So the equity markets have their biggest one day fall since 2010 bringing up fears of 2008 and the fall of Lehman Brothers. The greed that led to the ever increasing leverage and more and more outlandish-some would say criminal-financial products that articulated the bull markets is now being overtaken by the other side of the equation.
Fear is now stalking the corridors of everyman. A continuing employment recession; a government trapped in its' own ideological straitjacket; a European fiscal crisis that keeps threatening to engulf the big players after swallowing the minnows- small wonder that the markets are in a tailspin.
And what is the apparent answer? Austerity. Cuts to the left of us, cuts to the right. It's as if none of the people making decisions, from the politicians at the top to the lowly employed at the bottom, have ever had to make any economic choices.
Throughout my years on Wall Street generally speaking when things got tough or when a new manager took over the first message to come across was the need to cut costs. Now that is not to say that one shouldn't look at the cost side of a business, but it was almost invariably done without any reference to the revenue side of the business other than to state the obvious-'there isn't enough revenue'.
And so the easy response is to cut costs. Easy because except for the guy who actually has to deliver the message it requires no great understanding or strategic insight other than to know-or more likely to think you know that that cutting costs will solve the problem.
But here is the crossover from the business world to the governmental one. One of the most apparent costs is headcount. You look at your headcount and make a quick revenue per headcount calculation and decide to cut 10 to 20%. So far so good.
But then something strange creeps in. How do you determine who to cut? The first to go are generally the youngest, therefore the cheapest and therefore the most expendable. They are followed by the politically inept, the complainers, and those that fall outside the golden circle which basically means are important to someone elses' business but not to the immediate business of the individual making the choices. The last to go are the big salaries who have a good track record and so despite the fact they might be having a tough year are saved.

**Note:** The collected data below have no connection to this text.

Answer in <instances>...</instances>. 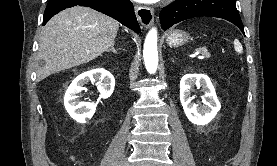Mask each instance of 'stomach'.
Wrapping results in <instances>:
<instances>
[{
	"mask_svg": "<svg viewBox=\"0 0 277 166\" xmlns=\"http://www.w3.org/2000/svg\"><path fill=\"white\" fill-rule=\"evenodd\" d=\"M189 34L185 31L175 30L166 37V42L170 47H179L187 43Z\"/></svg>",
	"mask_w": 277,
	"mask_h": 166,
	"instance_id": "stomach-1",
	"label": "stomach"
}]
</instances>
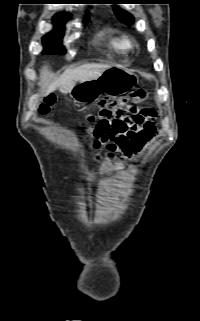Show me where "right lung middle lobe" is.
Instances as JSON below:
<instances>
[{
    "label": "right lung middle lobe",
    "instance_id": "right-lung-middle-lobe-1",
    "mask_svg": "<svg viewBox=\"0 0 200 321\" xmlns=\"http://www.w3.org/2000/svg\"><path fill=\"white\" fill-rule=\"evenodd\" d=\"M69 18L70 17L53 18V23L55 25L54 30L42 38L44 45L43 54H64L66 52L65 48L61 45V42L64 36V24ZM87 21L88 18L85 19L84 23H87Z\"/></svg>",
    "mask_w": 200,
    "mask_h": 321
}]
</instances>
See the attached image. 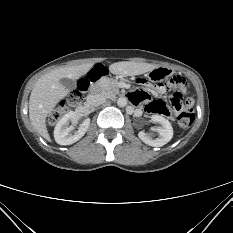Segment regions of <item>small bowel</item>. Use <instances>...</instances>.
I'll use <instances>...</instances> for the list:
<instances>
[{"mask_svg": "<svg viewBox=\"0 0 233 233\" xmlns=\"http://www.w3.org/2000/svg\"><path fill=\"white\" fill-rule=\"evenodd\" d=\"M165 90H166V88H165L164 86L158 87V88H157V92H158V93H161V94L164 93ZM180 90H181L182 94L185 95V93H186V87L181 86V87H180ZM147 96H148V88H147V89H144V90H139V91H136V92L132 93V94H131V99H132V101H133L134 103H139L140 101L146 99ZM146 109H147L148 112L153 113V112L149 109V104L147 105ZM140 113H141V111H140L139 109H136V110H135V114H136V115H139Z\"/></svg>", "mask_w": 233, "mask_h": 233, "instance_id": "obj_1", "label": "small bowel"}]
</instances>
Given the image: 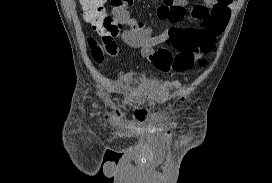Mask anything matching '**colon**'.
<instances>
[{
	"mask_svg": "<svg viewBox=\"0 0 272 183\" xmlns=\"http://www.w3.org/2000/svg\"><path fill=\"white\" fill-rule=\"evenodd\" d=\"M103 1L80 0L85 11V19L100 37V40L89 39L91 54L96 62H101L106 55L115 54L116 45L113 42V38L125 26L128 9L133 2V0H110L111 9L105 11ZM150 60L162 72L174 70L173 56L166 48L155 50L150 56ZM199 63L200 65H205V60H201Z\"/></svg>",
	"mask_w": 272,
	"mask_h": 183,
	"instance_id": "5ec220e1",
	"label": "colon"
}]
</instances>
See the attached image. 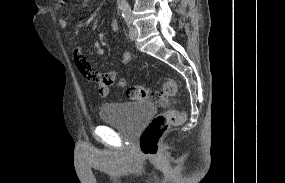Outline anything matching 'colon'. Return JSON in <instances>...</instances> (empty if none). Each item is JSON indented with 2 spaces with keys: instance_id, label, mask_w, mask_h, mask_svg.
Here are the masks:
<instances>
[{
  "instance_id": "1",
  "label": "colon",
  "mask_w": 285,
  "mask_h": 183,
  "mask_svg": "<svg viewBox=\"0 0 285 183\" xmlns=\"http://www.w3.org/2000/svg\"><path fill=\"white\" fill-rule=\"evenodd\" d=\"M81 74L89 80L96 79L87 64L77 65ZM120 86L125 89L126 96L132 100L151 99L159 105H164L174 98L177 93V84L174 80H166L162 92L152 93L149 88L138 85H129L126 79L120 80ZM185 113L174 109L157 114L140 136L139 146L142 153L153 155L157 152L158 143L163 134L172 126L180 125L185 120Z\"/></svg>"
}]
</instances>
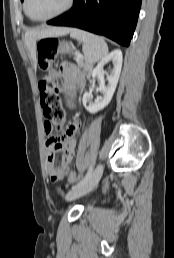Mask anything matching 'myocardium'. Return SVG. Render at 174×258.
<instances>
[{
    "mask_svg": "<svg viewBox=\"0 0 174 258\" xmlns=\"http://www.w3.org/2000/svg\"><path fill=\"white\" fill-rule=\"evenodd\" d=\"M28 2H29V0H24V5H23L24 12L27 15V17L29 19H31L32 21H35V22H44V21L52 20V19H54L56 17H59V16L65 14L67 11H69L72 8L75 0H67L66 5L61 10H59L58 12H56L54 14H51L49 16L42 17V18H33L29 14V12H28Z\"/></svg>",
    "mask_w": 174,
    "mask_h": 258,
    "instance_id": "obj_1",
    "label": "myocardium"
}]
</instances>
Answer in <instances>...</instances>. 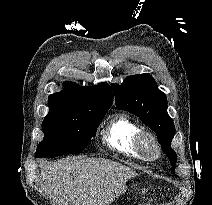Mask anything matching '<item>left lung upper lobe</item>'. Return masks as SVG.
<instances>
[{
	"label": "left lung upper lobe",
	"mask_w": 212,
	"mask_h": 205,
	"mask_svg": "<svg viewBox=\"0 0 212 205\" xmlns=\"http://www.w3.org/2000/svg\"><path fill=\"white\" fill-rule=\"evenodd\" d=\"M116 98V106L135 114L150 129L156 132L162 150L167 154L175 169L177 155L170 147L175 135L173 120L167 113V99L163 92L157 88L153 77L149 74L128 76L119 86L112 84Z\"/></svg>",
	"instance_id": "obj_1"
}]
</instances>
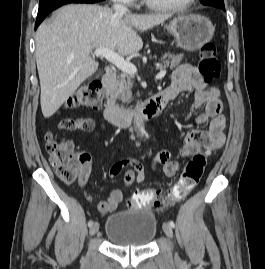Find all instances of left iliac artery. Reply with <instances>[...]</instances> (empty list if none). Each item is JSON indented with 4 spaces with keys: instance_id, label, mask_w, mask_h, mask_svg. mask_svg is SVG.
<instances>
[{
    "instance_id": "obj_1",
    "label": "left iliac artery",
    "mask_w": 265,
    "mask_h": 269,
    "mask_svg": "<svg viewBox=\"0 0 265 269\" xmlns=\"http://www.w3.org/2000/svg\"><path fill=\"white\" fill-rule=\"evenodd\" d=\"M169 225L174 228L175 227V223L173 221H169Z\"/></svg>"
}]
</instances>
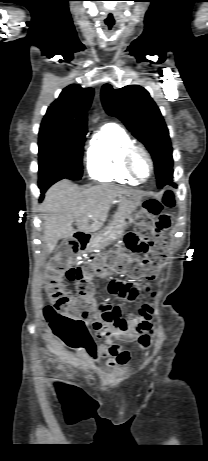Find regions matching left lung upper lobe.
I'll return each instance as SVG.
<instances>
[{
  "label": "left lung upper lobe",
  "mask_w": 208,
  "mask_h": 461,
  "mask_svg": "<svg viewBox=\"0 0 208 461\" xmlns=\"http://www.w3.org/2000/svg\"><path fill=\"white\" fill-rule=\"evenodd\" d=\"M101 98L106 112L120 119L152 155L158 187L173 178L172 147L161 112L148 91L139 85L113 89L102 87Z\"/></svg>",
  "instance_id": "left-lung-upper-lobe-1"
}]
</instances>
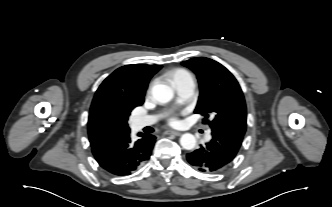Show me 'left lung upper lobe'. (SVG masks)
I'll return each instance as SVG.
<instances>
[{
	"label": "left lung upper lobe",
	"instance_id": "5c2ea615",
	"mask_svg": "<svg viewBox=\"0 0 332 207\" xmlns=\"http://www.w3.org/2000/svg\"><path fill=\"white\" fill-rule=\"evenodd\" d=\"M182 64L197 74L200 96L195 109L205 117L203 123L212 130L244 135L246 104L242 90L229 70L205 57L192 58ZM209 114L213 120L209 121Z\"/></svg>",
	"mask_w": 332,
	"mask_h": 207
}]
</instances>
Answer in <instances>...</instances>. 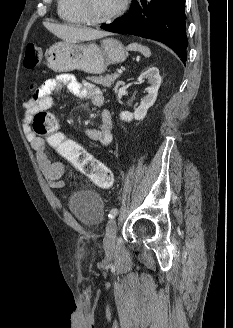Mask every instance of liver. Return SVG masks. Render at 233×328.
Wrapping results in <instances>:
<instances>
[{"instance_id": "liver-1", "label": "liver", "mask_w": 233, "mask_h": 328, "mask_svg": "<svg viewBox=\"0 0 233 328\" xmlns=\"http://www.w3.org/2000/svg\"><path fill=\"white\" fill-rule=\"evenodd\" d=\"M44 26L52 34L65 42L89 41L105 36V32L87 27L61 25L45 22Z\"/></svg>"}]
</instances>
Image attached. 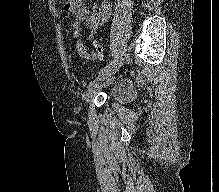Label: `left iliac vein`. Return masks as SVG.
<instances>
[{
	"label": "left iliac vein",
	"instance_id": "1",
	"mask_svg": "<svg viewBox=\"0 0 219 192\" xmlns=\"http://www.w3.org/2000/svg\"><path fill=\"white\" fill-rule=\"evenodd\" d=\"M124 62V57H118L114 60L110 68L98 75L95 80L91 81L84 93V100L90 101L102 89L104 85H109L113 82V76L119 71Z\"/></svg>",
	"mask_w": 219,
	"mask_h": 192
}]
</instances>
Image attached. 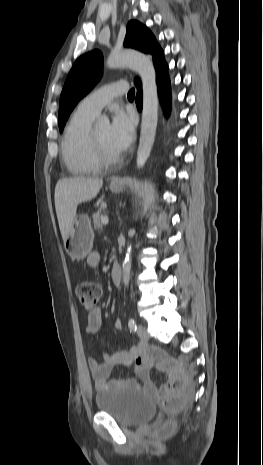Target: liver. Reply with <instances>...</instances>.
Masks as SVG:
<instances>
[{"mask_svg":"<svg viewBox=\"0 0 263 465\" xmlns=\"http://www.w3.org/2000/svg\"><path fill=\"white\" fill-rule=\"evenodd\" d=\"M103 185L101 178H62L55 186V208L63 240L76 216L77 206L97 196Z\"/></svg>","mask_w":263,"mask_h":465,"instance_id":"obj_1","label":"liver"}]
</instances>
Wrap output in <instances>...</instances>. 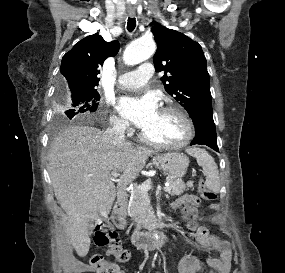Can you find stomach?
Here are the masks:
<instances>
[{
	"mask_svg": "<svg viewBox=\"0 0 285 273\" xmlns=\"http://www.w3.org/2000/svg\"><path fill=\"white\" fill-rule=\"evenodd\" d=\"M157 163L170 177L182 178L187 171L189 159L186 155L179 152H169L157 155Z\"/></svg>",
	"mask_w": 285,
	"mask_h": 273,
	"instance_id": "0dacf381",
	"label": "stomach"
}]
</instances>
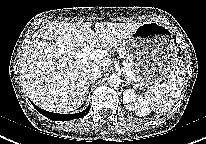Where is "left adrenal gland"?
<instances>
[{"mask_svg":"<svg viewBox=\"0 0 206 144\" xmlns=\"http://www.w3.org/2000/svg\"><path fill=\"white\" fill-rule=\"evenodd\" d=\"M126 84H130V80L128 78H126Z\"/></svg>","mask_w":206,"mask_h":144,"instance_id":"obj_1","label":"left adrenal gland"}]
</instances>
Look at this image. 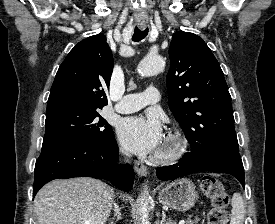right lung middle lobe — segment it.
I'll return each instance as SVG.
<instances>
[{
  "label": "right lung middle lobe",
  "instance_id": "right-lung-middle-lobe-1",
  "mask_svg": "<svg viewBox=\"0 0 275 224\" xmlns=\"http://www.w3.org/2000/svg\"><path fill=\"white\" fill-rule=\"evenodd\" d=\"M47 143H92L109 137L113 131L99 110L65 108L46 114Z\"/></svg>",
  "mask_w": 275,
  "mask_h": 224
}]
</instances>
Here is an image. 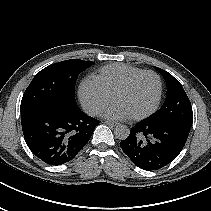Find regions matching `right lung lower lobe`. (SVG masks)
I'll return each mask as SVG.
<instances>
[{"mask_svg":"<svg viewBox=\"0 0 211 211\" xmlns=\"http://www.w3.org/2000/svg\"><path fill=\"white\" fill-rule=\"evenodd\" d=\"M99 123L79 108H44L21 113L23 135L29 149L50 165L71 161L87 144Z\"/></svg>","mask_w":211,"mask_h":211,"instance_id":"98d812e1","label":"right lung lower lobe"}]
</instances>
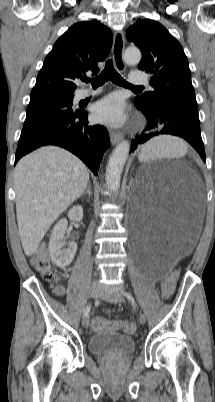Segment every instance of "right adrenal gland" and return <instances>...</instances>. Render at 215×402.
<instances>
[{
  "label": "right adrenal gland",
  "mask_w": 215,
  "mask_h": 402,
  "mask_svg": "<svg viewBox=\"0 0 215 402\" xmlns=\"http://www.w3.org/2000/svg\"><path fill=\"white\" fill-rule=\"evenodd\" d=\"M88 194L89 197H91L92 193H91V184L90 182L87 185V188L85 189V191L81 194V197Z\"/></svg>",
  "instance_id": "right-adrenal-gland-1"
}]
</instances>
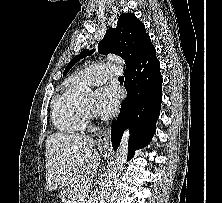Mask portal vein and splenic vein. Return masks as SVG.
<instances>
[{
    "mask_svg": "<svg viewBox=\"0 0 222 203\" xmlns=\"http://www.w3.org/2000/svg\"><path fill=\"white\" fill-rule=\"evenodd\" d=\"M90 185H91V181H86V182H85V185H84V188H85L86 190H88L89 187H90ZM84 194H85V192H84Z\"/></svg>",
    "mask_w": 222,
    "mask_h": 203,
    "instance_id": "18ae733b",
    "label": "portal vein and splenic vein"
}]
</instances>
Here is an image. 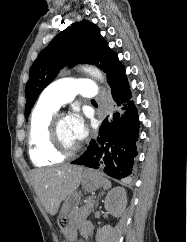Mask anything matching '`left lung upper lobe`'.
Listing matches in <instances>:
<instances>
[{
	"label": "left lung upper lobe",
	"mask_w": 187,
	"mask_h": 242,
	"mask_svg": "<svg viewBox=\"0 0 187 242\" xmlns=\"http://www.w3.org/2000/svg\"><path fill=\"white\" fill-rule=\"evenodd\" d=\"M78 63L99 67L106 73L109 85L125 74L124 66L108 47L98 27L86 20L75 22L41 51L30 68L25 87V117L30 114L39 94L55 79L58 72L65 66L72 67Z\"/></svg>",
	"instance_id": "1"
}]
</instances>
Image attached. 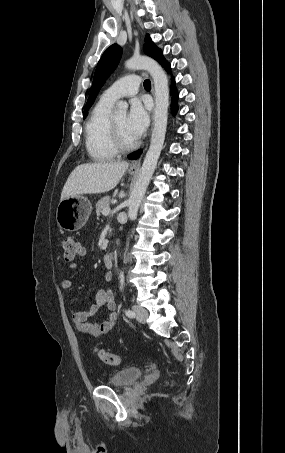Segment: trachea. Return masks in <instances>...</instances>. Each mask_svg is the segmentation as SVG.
<instances>
[{"label": "trachea", "mask_w": 285, "mask_h": 453, "mask_svg": "<svg viewBox=\"0 0 285 453\" xmlns=\"http://www.w3.org/2000/svg\"><path fill=\"white\" fill-rule=\"evenodd\" d=\"M144 87H145V88H151V82H150L149 79H146V80L144 81Z\"/></svg>", "instance_id": "3493384b"}]
</instances>
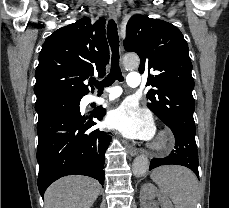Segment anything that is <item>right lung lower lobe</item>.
<instances>
[{"instance_id": "98d812e1", "label": "right lung lower lobe", "mask_w": 229, "mask_h": 208, "mask_svg": "<svg viewBox=\"0 0 229 208\" xmlns=\"http://www.w3.org/2000/svg\"><path fill=\"white\" fill-rule=\"evenodd\" d=\"M105 113L102 107L89 115H82L79 107L71 108L37 126L38 189L42 197L51 183L71 174L93 177L103 185L105 151L111 138L99 129H89L96 124L93 119L101 120Z\"/></svg>"}]
</instances>
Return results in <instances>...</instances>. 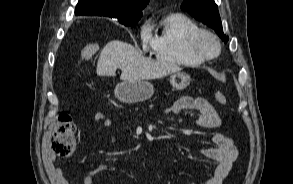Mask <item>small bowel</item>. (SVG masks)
Returning a JSON list of instances; mask_svg holds the SVG:
<instances>
[{"mask_svg": "<svg viewBox=\"0 0 293 184\" xmlns=\"http://www.w3.org/2000/svg\"><path fill=\"white\" fill-rule=\"evenodd\" d=\"M187 111L196 112L193 119L194 123L207 128H219L222 125L221 118L212 104L202 97L185 96L176 101L169 109L168 114L180 115ZM95 123L101 124L104 127H110L112 120L107 118L103 112H96L93 115ZM114 137L111 138V141ZM214 147L201 149V153L215 161V167L211 175L204 179L201 184H223L224 179L228 176L232 169L233 162L237 157V148L231 137L216 132L212 135ZM114 166L108 164H100L88 170L84 177V184H93L92 178L94 175L102 172H113ZM48 171L55 184H72V182L64 175L62 169L55 165L51 159L48 163ZM196 184V183H191Z\"/></svg>", "mask_w": 293, "mask_h": 184, "instance_id": "1", "label": "small bowel"}]
</instances>
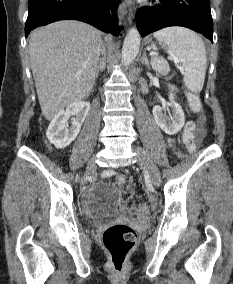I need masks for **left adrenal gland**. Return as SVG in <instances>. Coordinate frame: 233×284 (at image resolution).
<instances>
[{
    "mask_svg": "<svg viewBox=\"0 0 233 284\" xmlns=\"http://www.w3.org/2000/svg\"><path fill=\"white\" fill-rule=\"evenodd\" d=\"M141 63L144 64V65H146L147 68L150 69L149 61H148V58H147L145 52L143 53Z\"/></svg>",
    "mask_w": 233,
    "mask_h": 284,
    "instance_id": "obj_1",
    "label": "left adrenal gland"
}]
</instances>
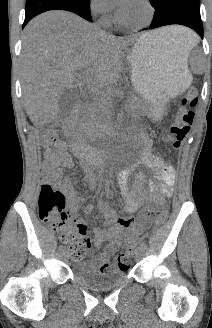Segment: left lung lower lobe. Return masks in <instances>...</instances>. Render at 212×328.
<instances>
[{
	"label": "left lung lower lobe",
	"mask_w": 212,
	"mask_h": 328,
	"mask_svg": "<svg viewBox=\"0 0 212 328\" xmlns=\"http://www.w3.org/2000/svg\"><path fill=\"white\" fill-rule=\"evenodd\" d=\"M155 8L154 18L148 29L180 24L190 27L203 39V25L199 0H149Z\"/></svg>",
	"instance_id": "obj_1"
}]
</instances>
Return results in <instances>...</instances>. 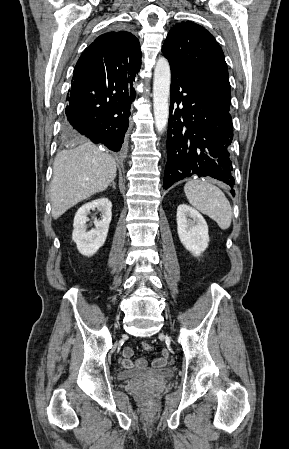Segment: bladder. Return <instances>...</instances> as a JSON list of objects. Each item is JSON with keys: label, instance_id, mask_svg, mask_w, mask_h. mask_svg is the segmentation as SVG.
I'll list each match as a JSON object with an SVG mask.
<instances>
[{"label": "bladder", "instance_id": "31cf9c89", "mask_svg": "<svg viewBox=\"0 0 289 449\" xmlns=\"http://www.w3.org/2000/svg\"><path fill=\"white\" fill-rule=\"evenodd\" d=\"M174 376V371L170 368L163 369H134L118 371L116 377L119 381H132L140 379L166 380Z\"/></svg>", "mask_w": 289, "mask_h": 449}]
</instances>
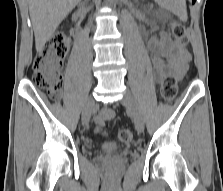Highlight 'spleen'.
Returning a JSON list of instances; mask_svg holds the SVG:
<instances>
[{
	"label": "spleen",
	"instance_id": "spleen-1",
	"mask_svg": "<svg viewBox=\"0 0 223 191\" xmlns=\"http://www.w3.org/2000/svg\"><path fill=\"white\" fill-rule=\"evenodd\" d=\"M170 9L182 20H186V2L185 0H171Z\"/></svg>",
	"mask_w": 223,
	"mask_h": 191
}]
</instances>
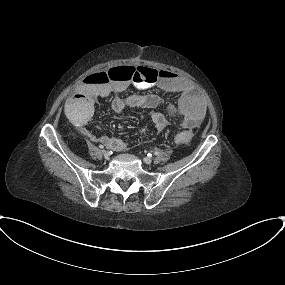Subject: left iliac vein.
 Instances as JSON below:
<instances>
[{"instance_id": "obj_1", "label": "left iliac vein", "mask_w": 285, "mask_h": 285, "mask_svg": "<svg viewBox=\"0 0 285 285\" xmlns=\"http://www.w3.org/2000/svg\"><path fill=\"white\" fill-rule=\"evenodd\" d=\"M143 161L146 163V164H151L152 163V159L150 157H145L143 159Z\"/></svg>"}]
</instances>
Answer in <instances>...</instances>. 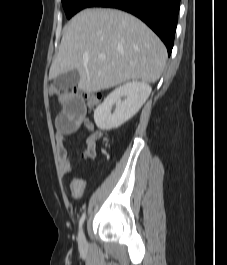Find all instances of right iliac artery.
<instances>
[{
    "label": "right iliac artery",
    "mask_w": 227,
    "mask_h": 265,
    "mask_svg": "<svg viewBox=\"0 0 227 265\" xmlns=\"http://www.w3.org/2000/svg\"><path fill=\"white\" fill-rule=\"evenodd\" d=\"M84 220H85V213L82 214L81 218H80V221H79V228L82 227L83 223H84Z\"/></svg>",
    "instance_id": "82829eb1"
}]
</instances>
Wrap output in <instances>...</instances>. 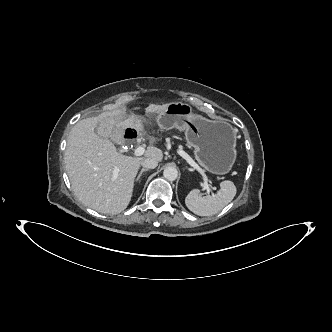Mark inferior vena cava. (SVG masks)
<instances>
[{"mask_svg": "<svg viewBox=\"0 0 332 332\" xmlns=\"http://www.w3.org/2000/svg\"><path fill=\"white\" fill-rule=\"evenodd\" d=\"M141 165L147 169H154L158 166V161L154 158H146L142 160Z\"/></svg>", "mask_w": 332, "mask_h": 332, "instance_id": "602c4592", "label": "inferior vena cava"}]
</instances>
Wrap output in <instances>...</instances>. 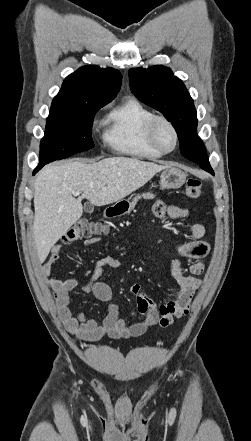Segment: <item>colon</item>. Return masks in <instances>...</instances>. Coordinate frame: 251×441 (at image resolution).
Listing matches in <instances>:
<instances>
[{"label": "colon", "mask_w": 251, "mask_h": 441, "mask_svg": "<svg viewBox=\"0 0 251 441\" xmlns=\"http://www.w3.org/2000/svg\"><path fill=\"white\" fill-rule=\"evenodd\" d=\"M202 186L200 180L190 178L187 181L185 188V195L189 199H196L201 195ZM106 231V227L98 222L82 219L70 227L63 236V242L69 244L71 242L90 238L95 234H100Z\"/></svg>", "instance_id": "1"}]
</instances>
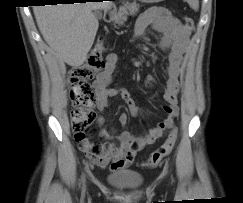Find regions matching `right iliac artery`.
Masks as SVG:
<instances>
[{"label":"right iliac artery","mask_w":243,"mask_h":203,"mask_svg":"<svg viewBox=\"0 0 243 203\" xmlns=\"http://www.w3.org/2000/svg\"><path fill=\"white\" fill-rule=\"evenodd\" d=\"M82 182H83V183L85 182V178H84V176L82 177Z\"/></svg>","instance_id":"obj_1"}]
</instances>
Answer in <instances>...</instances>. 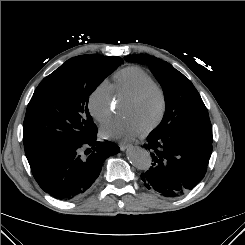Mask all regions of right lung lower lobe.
<instances>
[{
	"instance_id": "1",
	"label": "right lung lower lobe",
	"mask_w": 245,
	"mask_h": 245,
	"mask_svg": "<svg viewBox=\"0 0 245 245\" xmlns=\"http://www.w3.org/2000/svg\"><path fill=\"white\" fill-rule=\"evenodd\" d=\"M96 135L97 132L79 144L54 150L29 162L42 190L65 200L78 198L88 191L99 176L103 161L120 151L113 142H97Z\"/></svg>"
}]
</instances>
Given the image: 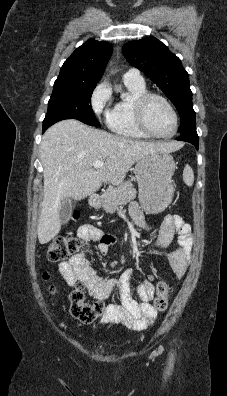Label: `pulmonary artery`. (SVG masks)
Wrapping results in <instances>:
<instances>
[{
  "instance_id": "1",
  "label": "pulmonary artery",
  "mask_w": 227,
  "mask_h": 396,
  "mask_svg": "<svg viewBox=\"0 0 227 396\" xmlns=\"http://www.w3.org/2000/svg\"><path fill=\"white\" fill-rule=\"evenodd\" d=\"M123 79L126 81H135V82H140V83L144 82L142 75L135 68H131V69L127 70L123 75Z\"/></svg>"
}]
</instances>
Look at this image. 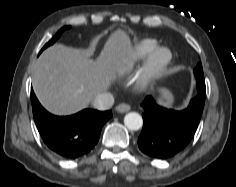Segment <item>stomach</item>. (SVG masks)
I'll list each match as a JSON object with an SVG mask.
<instances>
[{"instance_id":"0dacf381","label":"stomach","mask_w":236,"mask_h":187,"mask_svg":"<svg viewBox=\"0 0 236 187\" xmlns=\"http://www.w3.org/2000/svg\"><path fill=\"white\" fill-rule=\"evenodd\" d=\"M173 95L170 90L166 88H161L159 90V97H158V102L161 105H164L166 107H171L173 105Z\"/></svg>"}]
</instances>
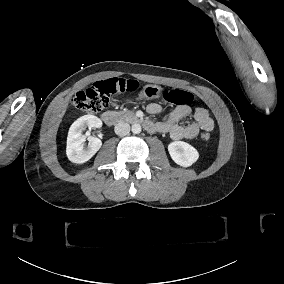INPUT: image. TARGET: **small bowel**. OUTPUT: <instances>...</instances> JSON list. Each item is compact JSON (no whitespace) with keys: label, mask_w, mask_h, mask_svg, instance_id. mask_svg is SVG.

So where is the crossover. In the range of spending cuts recently being enacted each party searches for cuts in the other's electorate. This is especially true of those congressmen following the dictates of their Tea Party constinuecy- or so the Tea Party members think. The truth is that they should all sit down together and actually come up with a bipartisan agreement as to what is important to cut "for the good of the country"- and what isn't.
And neither in the USA nor in Europe is there a serious discussion as to how to stimulate the economy, which of course would result in an increase in revenue. The focus is exclusively on the spending side. They introduce austerity in a Nimby sort of way and hope to have enough of a populist agenda to attract enough votes to stay in power.
Welcome to the continuing Great Recession.